**Prompt**
From the data below, repeat exactly the lines from the line with "Your request has" to the line with "Trump's desire to", both included.
┌─ Data for the task
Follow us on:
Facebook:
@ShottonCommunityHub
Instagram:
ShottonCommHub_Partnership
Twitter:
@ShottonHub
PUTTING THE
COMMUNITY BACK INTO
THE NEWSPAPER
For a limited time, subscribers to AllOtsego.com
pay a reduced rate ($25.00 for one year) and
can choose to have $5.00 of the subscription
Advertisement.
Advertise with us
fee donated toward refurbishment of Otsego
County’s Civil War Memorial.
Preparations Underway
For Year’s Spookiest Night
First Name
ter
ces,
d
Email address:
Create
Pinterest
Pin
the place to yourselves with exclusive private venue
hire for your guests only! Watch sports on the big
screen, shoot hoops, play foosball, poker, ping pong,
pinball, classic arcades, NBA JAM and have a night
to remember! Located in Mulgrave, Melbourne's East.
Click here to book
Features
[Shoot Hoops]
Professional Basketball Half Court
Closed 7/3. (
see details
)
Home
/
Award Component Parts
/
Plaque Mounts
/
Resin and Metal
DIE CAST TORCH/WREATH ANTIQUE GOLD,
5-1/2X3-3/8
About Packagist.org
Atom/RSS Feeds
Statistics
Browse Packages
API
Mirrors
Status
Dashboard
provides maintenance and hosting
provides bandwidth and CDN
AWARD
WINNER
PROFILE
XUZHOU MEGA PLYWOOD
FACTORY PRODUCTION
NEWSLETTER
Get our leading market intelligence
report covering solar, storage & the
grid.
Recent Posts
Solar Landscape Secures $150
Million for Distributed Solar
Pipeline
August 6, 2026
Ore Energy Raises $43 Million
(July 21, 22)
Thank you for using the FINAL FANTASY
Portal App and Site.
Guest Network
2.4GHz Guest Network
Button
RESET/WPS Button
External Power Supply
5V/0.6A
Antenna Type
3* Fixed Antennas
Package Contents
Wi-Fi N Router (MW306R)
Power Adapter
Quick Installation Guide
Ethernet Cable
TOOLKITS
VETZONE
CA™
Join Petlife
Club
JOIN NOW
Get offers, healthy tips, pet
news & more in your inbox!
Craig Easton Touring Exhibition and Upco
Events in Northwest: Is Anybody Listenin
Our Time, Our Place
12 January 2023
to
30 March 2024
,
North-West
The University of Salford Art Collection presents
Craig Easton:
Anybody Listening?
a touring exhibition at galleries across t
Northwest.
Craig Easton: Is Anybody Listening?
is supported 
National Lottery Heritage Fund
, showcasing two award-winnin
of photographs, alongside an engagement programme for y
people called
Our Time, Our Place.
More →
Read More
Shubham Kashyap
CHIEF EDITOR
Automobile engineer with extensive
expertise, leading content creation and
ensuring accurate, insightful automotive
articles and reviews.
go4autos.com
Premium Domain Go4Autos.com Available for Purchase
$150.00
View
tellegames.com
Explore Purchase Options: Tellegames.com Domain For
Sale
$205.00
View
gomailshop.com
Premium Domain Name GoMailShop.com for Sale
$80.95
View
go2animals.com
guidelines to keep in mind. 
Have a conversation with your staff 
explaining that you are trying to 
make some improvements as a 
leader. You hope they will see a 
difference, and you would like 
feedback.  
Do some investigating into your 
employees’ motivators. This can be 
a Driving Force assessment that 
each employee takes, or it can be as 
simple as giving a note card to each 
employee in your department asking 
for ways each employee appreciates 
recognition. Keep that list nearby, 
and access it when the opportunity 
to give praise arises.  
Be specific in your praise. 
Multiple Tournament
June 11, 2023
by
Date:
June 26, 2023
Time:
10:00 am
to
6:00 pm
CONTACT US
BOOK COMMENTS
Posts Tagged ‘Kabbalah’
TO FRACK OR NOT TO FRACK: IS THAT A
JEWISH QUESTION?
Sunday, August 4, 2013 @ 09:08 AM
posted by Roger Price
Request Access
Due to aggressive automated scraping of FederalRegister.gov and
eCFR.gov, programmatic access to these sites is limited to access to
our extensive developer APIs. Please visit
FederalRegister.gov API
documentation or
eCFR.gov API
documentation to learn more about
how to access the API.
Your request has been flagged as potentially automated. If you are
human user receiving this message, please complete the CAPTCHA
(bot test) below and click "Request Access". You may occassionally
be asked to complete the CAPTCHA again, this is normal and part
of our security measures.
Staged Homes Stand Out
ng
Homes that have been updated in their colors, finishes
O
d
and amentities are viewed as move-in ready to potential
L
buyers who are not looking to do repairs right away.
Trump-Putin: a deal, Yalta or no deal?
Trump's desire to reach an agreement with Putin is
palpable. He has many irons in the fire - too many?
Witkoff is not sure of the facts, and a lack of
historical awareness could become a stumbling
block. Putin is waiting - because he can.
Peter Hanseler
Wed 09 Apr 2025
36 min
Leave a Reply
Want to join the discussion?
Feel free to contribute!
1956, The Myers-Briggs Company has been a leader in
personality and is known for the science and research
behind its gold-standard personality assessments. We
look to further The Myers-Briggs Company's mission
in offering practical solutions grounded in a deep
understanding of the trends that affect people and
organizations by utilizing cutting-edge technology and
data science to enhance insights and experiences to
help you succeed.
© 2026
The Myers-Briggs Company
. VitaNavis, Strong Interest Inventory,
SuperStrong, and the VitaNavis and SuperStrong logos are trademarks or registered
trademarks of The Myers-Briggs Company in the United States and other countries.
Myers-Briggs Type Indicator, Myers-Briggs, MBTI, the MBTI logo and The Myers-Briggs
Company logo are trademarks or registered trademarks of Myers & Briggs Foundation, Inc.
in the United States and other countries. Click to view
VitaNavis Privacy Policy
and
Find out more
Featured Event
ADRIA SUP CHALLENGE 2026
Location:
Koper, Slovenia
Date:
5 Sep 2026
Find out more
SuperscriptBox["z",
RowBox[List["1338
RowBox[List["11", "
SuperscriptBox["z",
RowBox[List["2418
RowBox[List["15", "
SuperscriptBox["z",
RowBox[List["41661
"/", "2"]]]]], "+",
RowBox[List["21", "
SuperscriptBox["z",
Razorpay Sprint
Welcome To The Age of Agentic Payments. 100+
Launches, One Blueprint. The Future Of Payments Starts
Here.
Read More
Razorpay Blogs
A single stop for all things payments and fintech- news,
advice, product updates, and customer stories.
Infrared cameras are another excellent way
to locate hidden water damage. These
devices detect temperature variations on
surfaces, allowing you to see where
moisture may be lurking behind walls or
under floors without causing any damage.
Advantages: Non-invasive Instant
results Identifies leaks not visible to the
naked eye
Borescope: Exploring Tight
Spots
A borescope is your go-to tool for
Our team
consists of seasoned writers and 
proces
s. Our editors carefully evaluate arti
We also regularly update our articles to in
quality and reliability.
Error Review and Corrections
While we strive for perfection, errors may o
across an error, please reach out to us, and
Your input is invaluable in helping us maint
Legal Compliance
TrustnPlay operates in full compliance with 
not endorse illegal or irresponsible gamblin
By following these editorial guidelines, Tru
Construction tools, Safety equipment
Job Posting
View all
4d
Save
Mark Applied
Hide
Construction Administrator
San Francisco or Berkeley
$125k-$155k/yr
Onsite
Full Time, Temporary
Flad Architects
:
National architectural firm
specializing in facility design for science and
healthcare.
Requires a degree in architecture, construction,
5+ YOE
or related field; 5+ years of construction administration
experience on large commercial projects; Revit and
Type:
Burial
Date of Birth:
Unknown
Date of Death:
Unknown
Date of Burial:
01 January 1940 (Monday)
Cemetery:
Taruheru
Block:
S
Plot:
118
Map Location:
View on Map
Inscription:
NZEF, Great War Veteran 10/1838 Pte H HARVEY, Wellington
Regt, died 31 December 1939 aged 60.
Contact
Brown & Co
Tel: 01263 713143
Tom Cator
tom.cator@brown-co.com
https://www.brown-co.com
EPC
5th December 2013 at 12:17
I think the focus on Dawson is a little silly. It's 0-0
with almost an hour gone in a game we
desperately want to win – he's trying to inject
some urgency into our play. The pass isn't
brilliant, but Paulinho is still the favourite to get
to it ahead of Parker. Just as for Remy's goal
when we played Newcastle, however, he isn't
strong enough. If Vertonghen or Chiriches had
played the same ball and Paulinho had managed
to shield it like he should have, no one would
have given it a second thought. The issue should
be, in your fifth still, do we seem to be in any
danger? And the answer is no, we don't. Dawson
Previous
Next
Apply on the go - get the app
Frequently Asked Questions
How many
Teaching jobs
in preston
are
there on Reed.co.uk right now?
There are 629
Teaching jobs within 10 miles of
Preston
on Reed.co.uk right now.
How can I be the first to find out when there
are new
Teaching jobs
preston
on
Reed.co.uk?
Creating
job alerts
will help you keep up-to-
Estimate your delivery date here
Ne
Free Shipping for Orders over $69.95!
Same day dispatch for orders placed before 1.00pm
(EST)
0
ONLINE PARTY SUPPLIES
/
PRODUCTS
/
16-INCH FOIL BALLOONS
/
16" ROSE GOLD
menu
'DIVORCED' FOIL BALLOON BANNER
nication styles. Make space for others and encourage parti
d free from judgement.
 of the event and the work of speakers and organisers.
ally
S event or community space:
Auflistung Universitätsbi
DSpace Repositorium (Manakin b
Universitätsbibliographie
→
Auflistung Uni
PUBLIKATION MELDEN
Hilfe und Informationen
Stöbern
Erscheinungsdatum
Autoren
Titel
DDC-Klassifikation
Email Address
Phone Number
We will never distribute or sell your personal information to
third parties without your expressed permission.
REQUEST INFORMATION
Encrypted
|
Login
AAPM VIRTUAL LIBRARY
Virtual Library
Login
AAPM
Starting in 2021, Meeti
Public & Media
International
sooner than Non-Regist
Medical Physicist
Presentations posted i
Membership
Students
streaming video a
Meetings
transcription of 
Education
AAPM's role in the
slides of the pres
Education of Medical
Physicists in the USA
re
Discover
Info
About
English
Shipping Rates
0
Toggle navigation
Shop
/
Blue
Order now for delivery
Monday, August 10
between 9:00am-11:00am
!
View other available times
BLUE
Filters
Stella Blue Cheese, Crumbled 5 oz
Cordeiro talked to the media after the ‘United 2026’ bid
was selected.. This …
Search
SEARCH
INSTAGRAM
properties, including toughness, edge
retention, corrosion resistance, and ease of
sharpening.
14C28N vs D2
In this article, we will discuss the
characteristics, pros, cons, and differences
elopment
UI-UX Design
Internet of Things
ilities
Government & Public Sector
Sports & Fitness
└─
**Written reply**
Your request has been flagged as potentially automated. If you are
human user receiving this message, please complete the CAPTCHA
(bot test) below and click "Request Access". You may occassionally
be asked to complete the CAPTCHA again, this is normal and part
of our security measures.
Staged Homes Stand Out
ng
Homes that have been updated in their colors, finishes
O
d
and amentities are viewed as move-in ready to potential
L
buyers who are not looking to do repairs right away.
Trump-Putin: a deal, Yalta or no deal?
Trump's desire to reach an agreement with Putin is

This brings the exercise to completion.